Relevent Sports LLC, which is headquartered in New York, filed the suit in 2019, claiming that the two soccer bodies conspired to boycott professional soccer clubs that have not been sanctioned by U.S. Soccer, as the federation is known.
It appealed after U.S. District Judge Valerie Caproni dismissed the case for failing to show that there was an “antecedent agreement" behind a 2018 policy to divide geographic markets.
Tuesday's ruling from the Second Circuit says such an allegation is not necessary.
“It follows from this precedent that the adoption of a binding association rule designed to prevent competition is direct evidence of concerted action,” U.S. Circuit Judge Raymond Lohier wrote for a three-judge panel in Manhattan. “No further proof is necessary.”
Lohier, an Obama nominee, pointed earlier in the ruling to the Sherman Act precedent. “If the challenged conduct reflects concerted action, then we consider whether that action unreasonably restrains trade,” he said.
Relevent says it was hurt by the 2018 policy because it had partnered with Spain’s professional soccer league La Liga to plan an official season game between FC Barcelona and Girona FC at Miami’s Hard Rock Stadium.

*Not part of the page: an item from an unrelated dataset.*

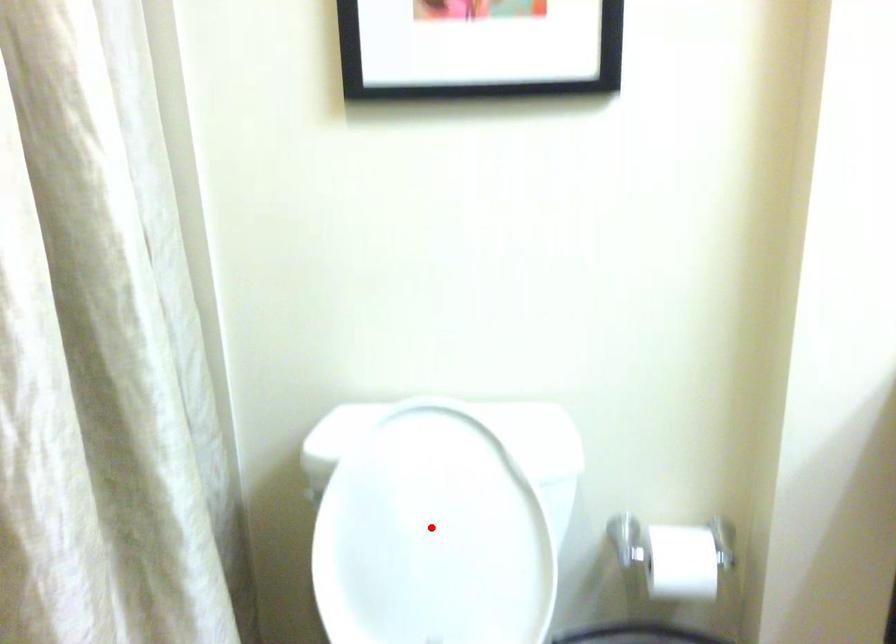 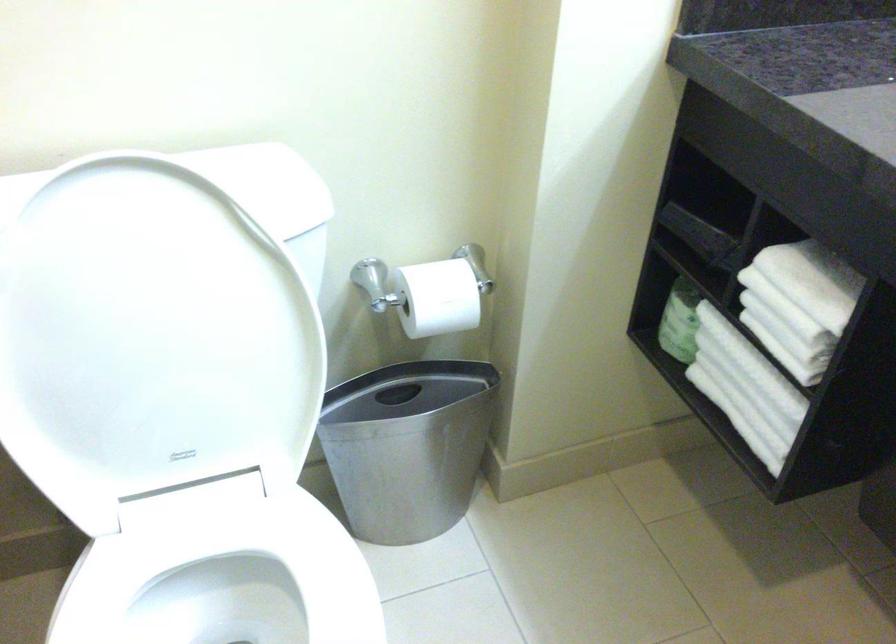 Locate, in the second image, the point that corresponds to the highlighted location in the first image.

(159, 323)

Under the 2018 policy, teams from Europe and South America are allowed to play “friendlies” in the United States but cannot hold regular season competitions.

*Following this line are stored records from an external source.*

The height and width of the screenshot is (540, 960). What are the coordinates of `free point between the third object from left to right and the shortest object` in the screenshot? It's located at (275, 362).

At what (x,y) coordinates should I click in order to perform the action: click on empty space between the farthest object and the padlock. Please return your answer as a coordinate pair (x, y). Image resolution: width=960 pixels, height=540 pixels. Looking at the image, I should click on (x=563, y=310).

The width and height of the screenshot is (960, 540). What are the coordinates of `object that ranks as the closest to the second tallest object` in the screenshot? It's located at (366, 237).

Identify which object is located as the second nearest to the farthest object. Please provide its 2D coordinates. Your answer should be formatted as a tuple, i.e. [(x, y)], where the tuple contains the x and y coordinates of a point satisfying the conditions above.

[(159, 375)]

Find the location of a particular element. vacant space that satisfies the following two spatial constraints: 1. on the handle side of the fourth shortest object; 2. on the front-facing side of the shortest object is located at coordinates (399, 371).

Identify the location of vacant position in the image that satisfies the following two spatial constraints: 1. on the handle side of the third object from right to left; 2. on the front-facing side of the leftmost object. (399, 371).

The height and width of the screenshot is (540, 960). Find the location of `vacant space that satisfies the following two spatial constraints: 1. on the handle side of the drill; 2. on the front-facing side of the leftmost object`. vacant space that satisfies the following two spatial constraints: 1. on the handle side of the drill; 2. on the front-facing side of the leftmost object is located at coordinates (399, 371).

There were three attempts to bring regular or post-season games to U.S. venues, but Relevent says each was shot down.
“The anticompetitive agreements among [U.S. Soccer], FIFA and others are a naked limitation on output with no offsetting procompetitive benefits,” the promoter’s lawsuit states, “and have inflicted significant damages on Relevent, as well as fans, sponsors and media partners of international soccer events located in the U.S.”

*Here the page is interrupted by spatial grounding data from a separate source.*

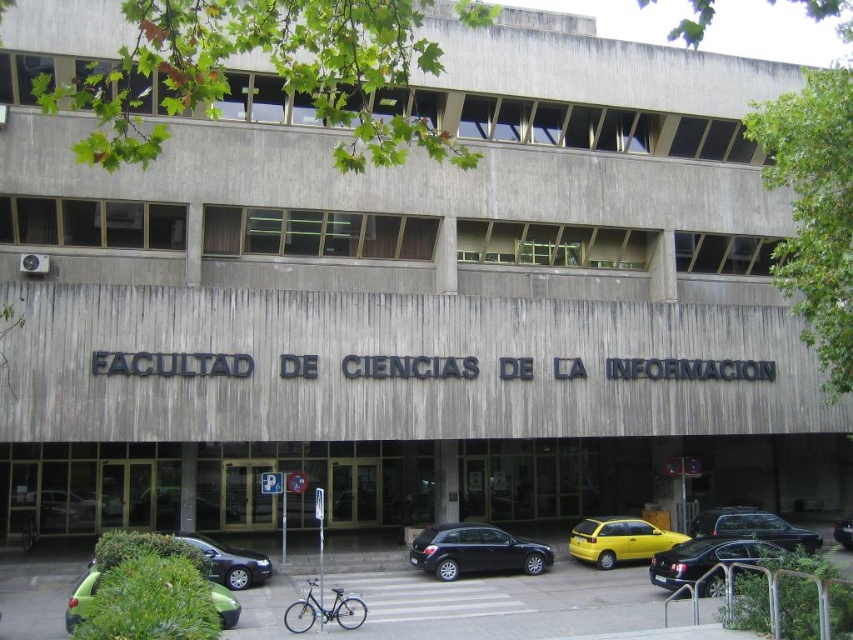 You are a delivery driver who needs to park your truck, which is 6 meters long, in the parking area near the FACULTAD DE CIENCIAS DE LA INFORMACION. The parking spots are marked by the signs you see. Can you determine if the shiny black hatchback at center or the green matte car at lower left has enough space to allow your truck to park between them?

The shiny black hatchback at center is smaller than the green matte car at lower left. However, the distance between them isn not provided in the Objects Description, so it is impossible to determine if there is enough space for the truck.

You are standing at the entrance of the FACULTAD DE CIENCIAS DE LA INFORMACION and need to locate the shiny black sedan at lower right. Based on the coordinates provided in the description, can you determine its position relative to the building?

The shiny black sedan at lower right is located at point coordinates [704,557]. This places it near the lower right corner of the image, which corresponds to the area just outside the building near the parking spaces indicated by the signs. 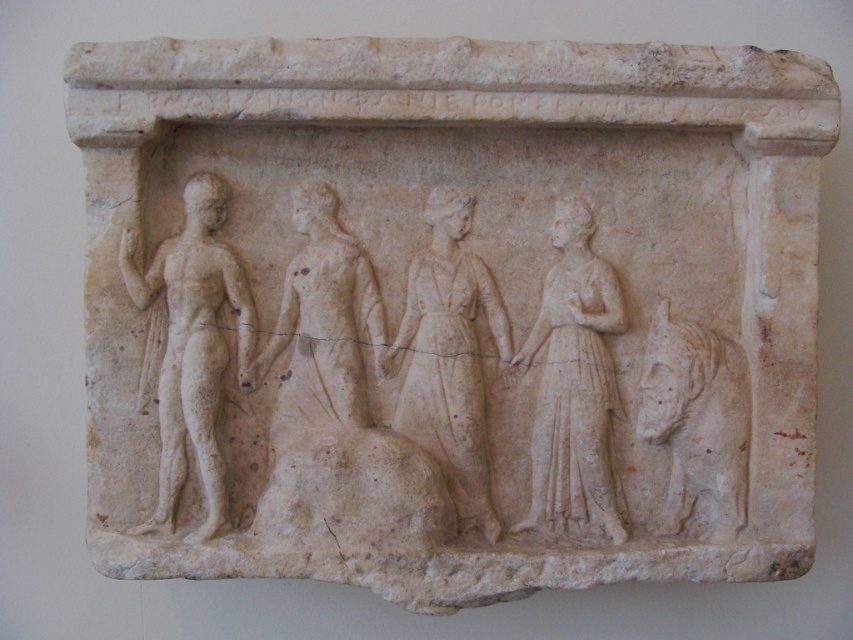 You are an art conservator examining the relief sculpture. You notice the smooth white figure at left and the white marble figure at center. Which figure is positioned in a way that it appears nearer to you?

The smooth white figure at left is closer to the viewer than the white marble figure at center, so it appears nearer.

You are an archaeologist examining an ancient relief sculpture. You notice two figures, the smooth white figure at left and the smooth white figure at center. Which one is located to the right?

The smooth white figure at center is located to the right of the smooth white figure at left.

Based on the scene description, which object is positioned higher in the image? The smooth white figure at left or the white marble figure at center?

The smooth white figure at left is positioned higher than the white marble figure at center according to the description.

A spokesperson for FIFA said the body will review the decision before determining its next steps. U.S. Soccer did not immediately return a request for comment.
Chief Judge Debra Ann Livingston, a President George W. Bush nominee, concurred in Tuesday's ruling, as did Judge Gerard E. Lynch, who took the bench under President Barack Obama.
The case now heads back to district court in front of Judge Caproni.
Just across the river in New York's Eastern District, a jury has been deliberating FIFA-linked corruption allegations after a seven-week trial. Former Fox executives Hernan Lopez and Carlos Martinez are charged in that case with paying millions in bribes to officials of the South American Football Confederation — one of FIFA’s six continental confederations, known as Conmebol — in exchange for lucrative rights to air South American club soccer’s biggest competition, the Copa Libertadores.
In 2015 law enforcement officials cracked open a bribery investigation that swept soccer’s international governing body, taking down FIFA’s then-president Joseph “Sepp” Blatter and spurring some two dozen public guilty pleas.